[Kennedy Square by F. Hopkinson Smith]@TWC D-Link book
Kennedy Square

CHAPTER XIX
12/14

Even then many doubting Thomases had cried out "Collusion," until Richard, rising in his seat, had not only endorsed the truth of the reading, but explained the invention, his statement silencing all opposition because of his well-known standing and knowledge of kindred sciences.
Richard's readings also, from which Kate was never absent, and which had now been resumed at his own house, greatly interested her.
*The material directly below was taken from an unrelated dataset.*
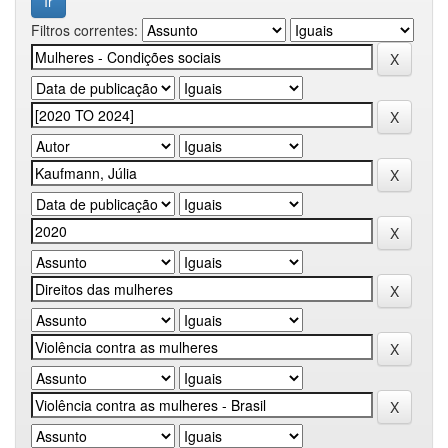
Filtros correntes:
These of late had been devoted to many of Poe's earlier poems and later tales, for despite the scene at St.George's the inventor had never ceased to believe in the poet.
And so with these occupations, studies, investigations, and social pleasures--she never missing a ball or party (Willits always managing to be with her)--and the spending of the summer months at the Red Sulphur, where she had been pursued by half a dozen admirers--one a titled Englishman--had the days and hours of the years of Harry's absence passed slowly away.
At the end of the second winter a slight change occurred in the monotony of her life.
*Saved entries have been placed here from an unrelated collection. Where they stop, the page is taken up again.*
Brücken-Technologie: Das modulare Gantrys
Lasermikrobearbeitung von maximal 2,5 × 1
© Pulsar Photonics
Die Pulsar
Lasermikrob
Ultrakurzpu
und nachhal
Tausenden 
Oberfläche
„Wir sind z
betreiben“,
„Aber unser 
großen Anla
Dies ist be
Her constant, unwavering devotee, Langdon Willits, fell ill and had to be taken to the Eastern Shore, where the same old lot of bandages--that is of the same pattern--and the same loyal sister were impressed into service to nurse him back to health.

The furrow Harry's bullet had ploughed in his head still troubled him at times, especially in the hot weather, and a horseback ride beside Kate one August day, with the heat in the nineties, had started the subsoil of his cranium to aching with such vehemence that Teackle had promptly packed it in ice and ten days later its owner in blankets and had put them both aboard the bay boat bound for the Eastern Shore.
Whether this new irritant--and everything seemed to annoy her now--had begun to tell on our beautiful Kate, or whether the gayety of the winter both at home and in Washington, where she had spent some weeks during the season, had tired her out, certain it was that when the spring came the life had gone out of her step and the color from her cheeks.
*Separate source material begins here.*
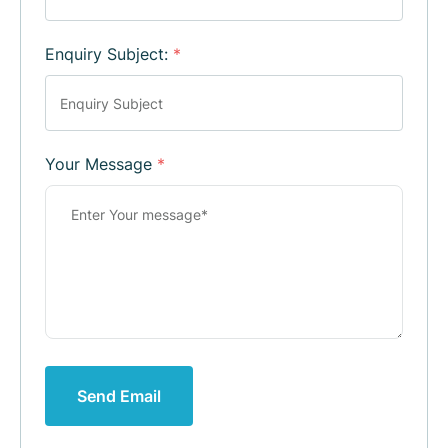
Enquiry Subject:
*
Your Message
*
Send Email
Mammy Henny had noticed it and had coddled her the more, crooning and petting her; and her father had noticed it and had begun to be anxious, and at last St.George had stalked in and cried out in that breezy, joyous way of his that nothing daunted: "Here, you sweetheart!--what have you been doing to your cheeks--all the roses out of them and pale as two lilies--and you never out of bed until twelve o'clock in the day and looking then as if you hadn't had a wink of sleep all night.